Comment faire ? Quelle alternative à l’acharnement thérapeutique ou à l’euthanasie immorale et indéfendable ? Elle existe pourtant en France : les SOINS PALLIATIFS ! Mais qui en bloque encore l’application ? Serait-ce les promoteurs du suicide sur ordonnance infiltrés dans notre corps social et installés au plus haut du pouvoir ? Mais nous n’en voulons pas, de ces mercenaires assassins ! Nous n’en voulons pas, de cette doctrine ignoble qui promeut l’anéantissement de nos frères humains ! Nous n’en voulons pas, des visages de nos parents, époux, enfants, familles, amis, collègues, inconnus écrasés sous la botte d’arguments abjects ! La petite voix insidieuse, qui répète en leitmotiv que la mort est la solution, n’est pas une petite voix qui veut notre bien : elle désire, d’une haleine pestilentielle nourrie de pensées hypocrites, notre suppression définitive !

Même l’athée le plus engoncé dans son erreur devrait reconnaître honnêtement qu’il n’est pas seulement un corps destiné à pourrir après sa brève existence ! Il possède un niveau spirituel, au-dessus du niveau moral et bien au-dessus du niveau inférieur, matériel et animal, de la chair.

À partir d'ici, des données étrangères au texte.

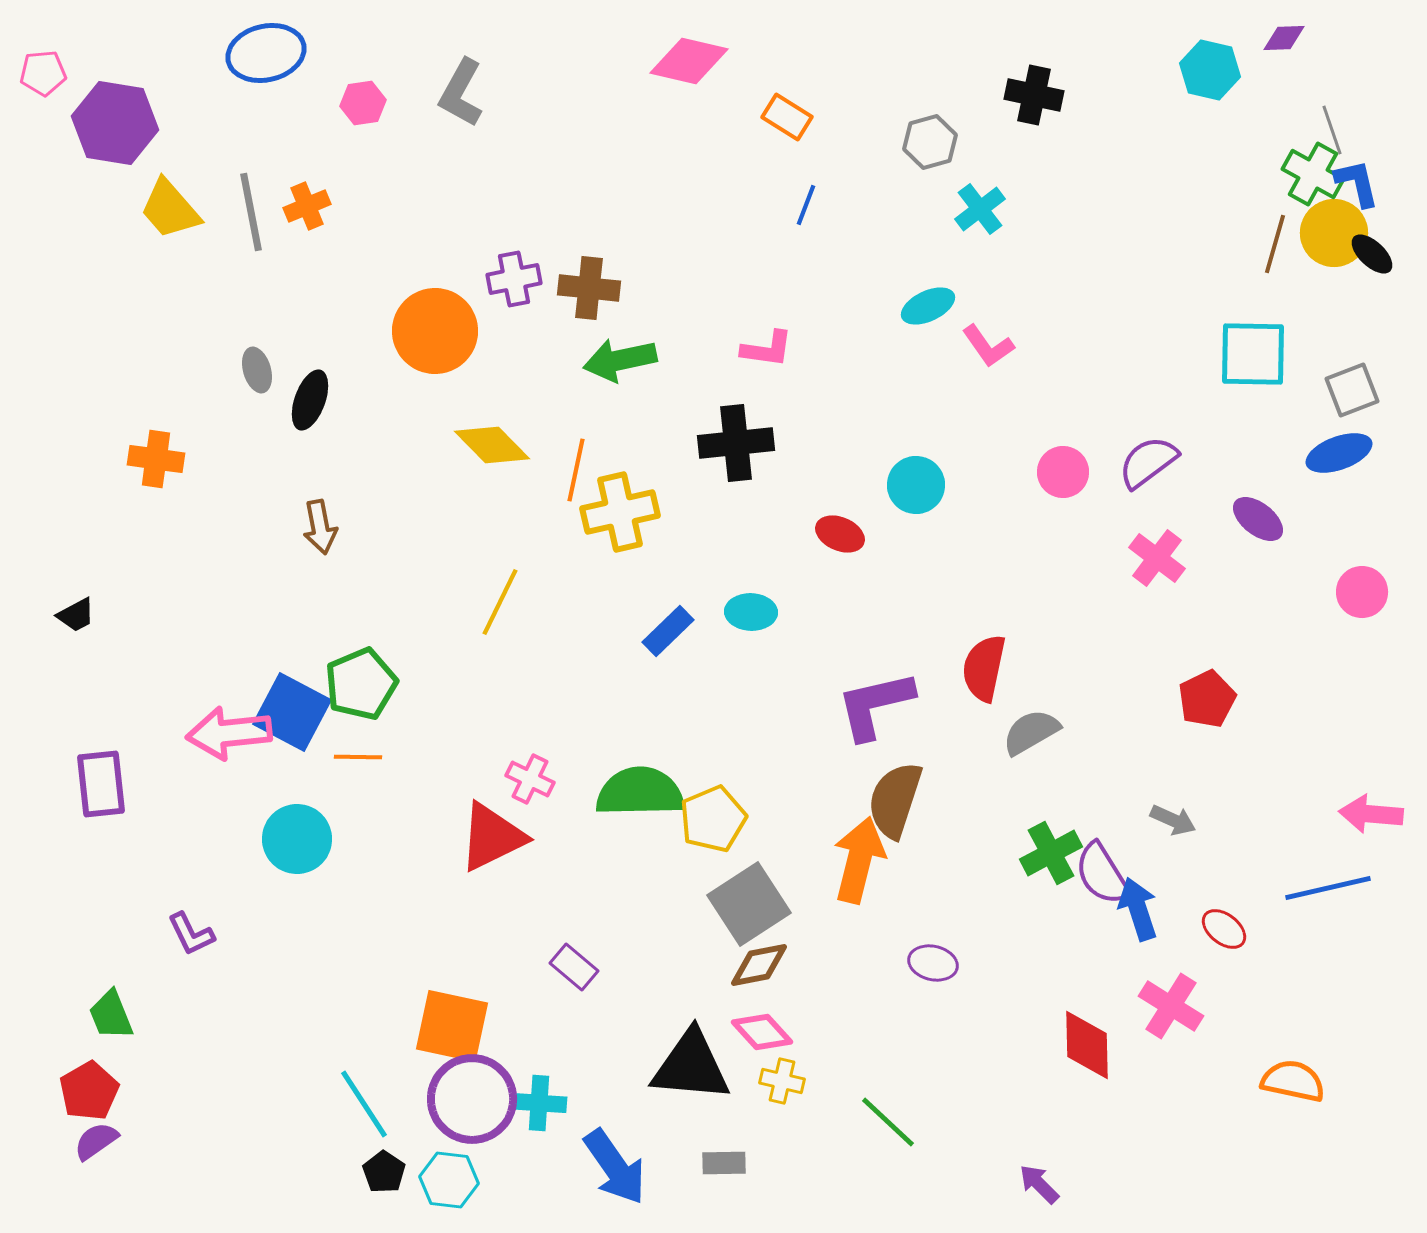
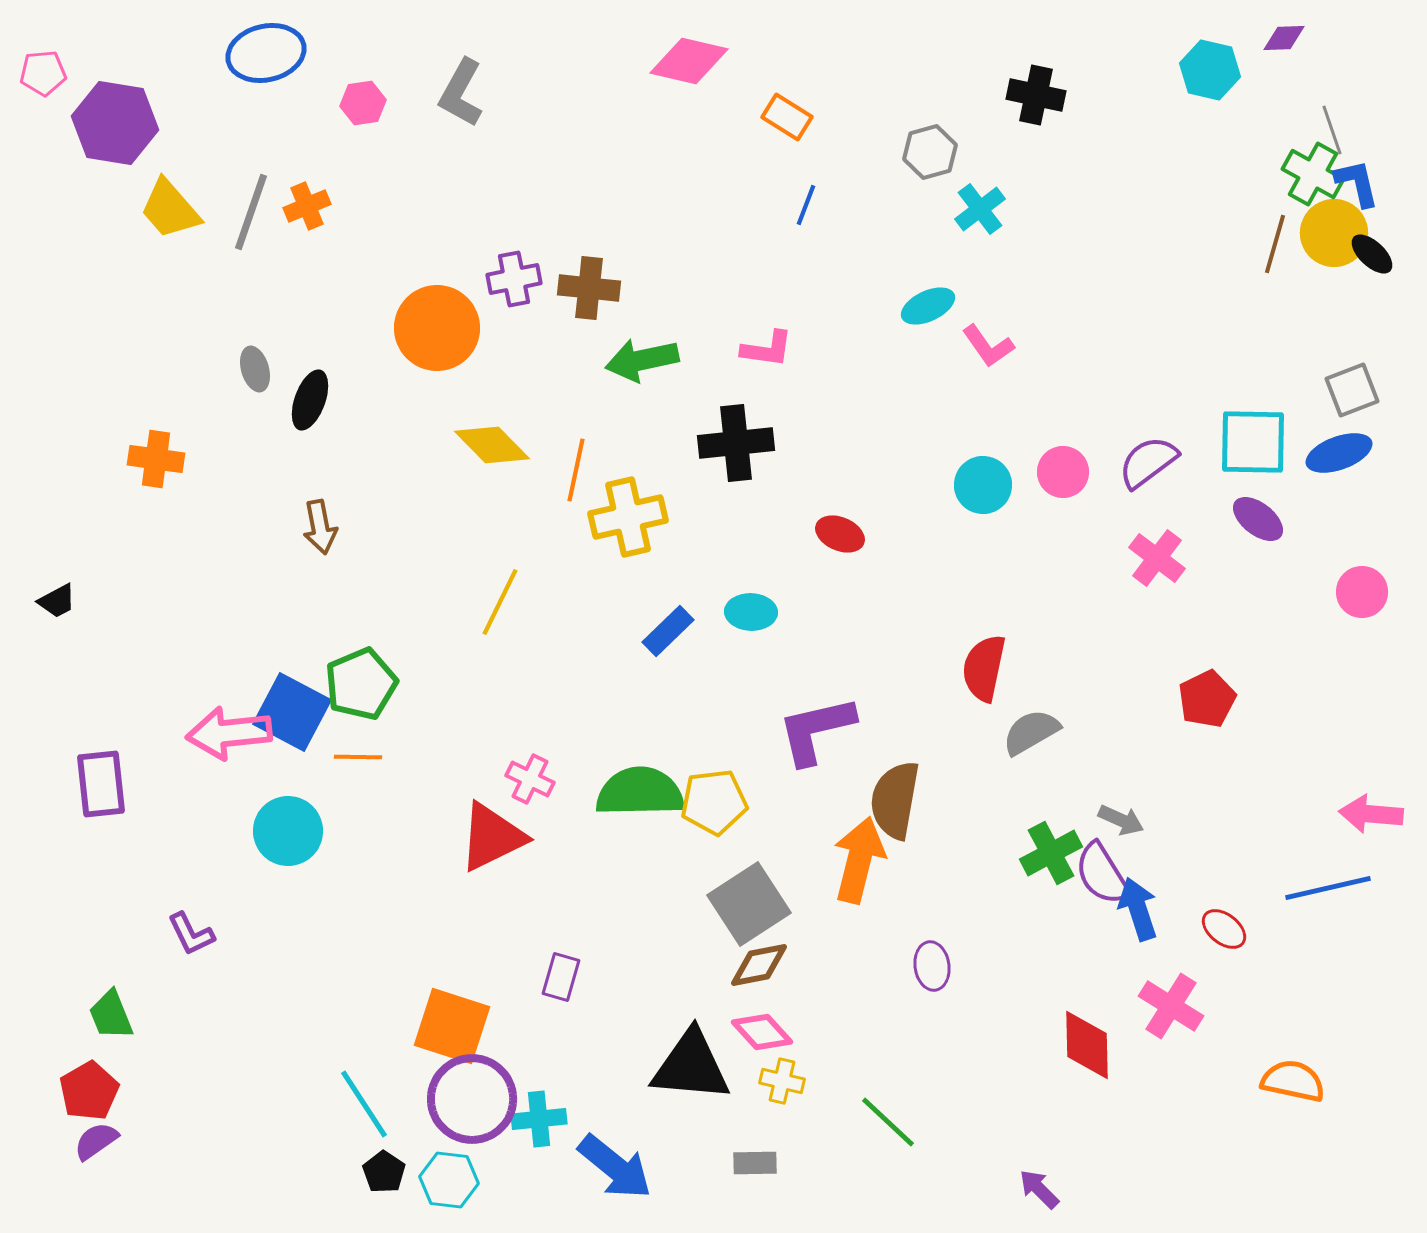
black cross at (1034, 95): moved 2 px right
gray hexagon at (930, 142): moved 10 px down
gray line at (251, 212): rotated 30 degrees clockwise
orange circle at (435, 331): moved 2 px right, 3 px up
cyan square at (1253, 354): moved 88 px down
green arrow at (620, 360): moved 22 px right
gray ellipse at (257, 370): moved 2 px left, 1 px up
cyan circle at (916, 485): moved 67 px right
yellow cross at (620, 512): moved 8 px right, 5 px down
black trapezoid at (76, 615): moved 19 px left, 14 px up
purple L-shape at (875, 705): moved 59 px left, 25 px down
brown semicircle at (895, 800): rotated 8 degrees counterclockwise
yellow pentagon at (713, 819): moved 1 px right, 17 px up; rotated 16 degrees clockwise
gray arrow at (1173, 820): moved 52 px left
cyan circle at (297, 839): moved 9 px left, 8 px up
purple ellipse at (933, 963): moved 1 px left, 3 px down; rotated 69 degrees clockwise
purple rectangle at (574, 967): moved 13 px left, 10 px down; rotated 66 degrees clockwise
orange square at (452, 1026): rotated 6 degrees clockwise
cyan cross at (539, 1103): moved 16 px down; rotated 10 degrees counterclockwise
gray rectangle at (724, 1163): moved 31 px right
blue arrow at (615, 1167): rotated 16 degrees counterclockwise
purple arrow at (1039, 1184): moved 5 px down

L’âme. La partie la plus noble de son être, spirituelle et éternelle depuis sa conception et son infusion par Dieu, Esprit Éternel et Tout-Puissant, dans le bébé qu’il devint à la fécondation.

Que son destin éternel, après le bref passage terrestre, soit divin ou infernal dépend de sa bonne volonté, car Dieu ne force pas la volonté de l’homme. L’Amour Éternel, qui veut être aimé en retour par toute sa création, ne force pas son enfant à l’aimer : l’amour respecte la Liberté de chacun… Mais celui qui veut Vivre, qu’il choisisse la Vie, le Vrai Vivant, Dieu, Sa Paix, Sa Joie, son Amour… Celui qui veut rejoindre les damnés qui s’en sont détourné définitivement et leur prince infernal, au lieu de courir vers une béatitude de trésors éternels, vers des bras aimants ouverts pour le pardonner et l’accueillir, quel que soit le monceaux de ses péchés (cf. parabole du fils prodigue en St. Luc 15, 11-32), roule à la ruine par la stupidité de l’orgueil. Une fin bien malheureuse pour qui se croyait – à tort – rationnel.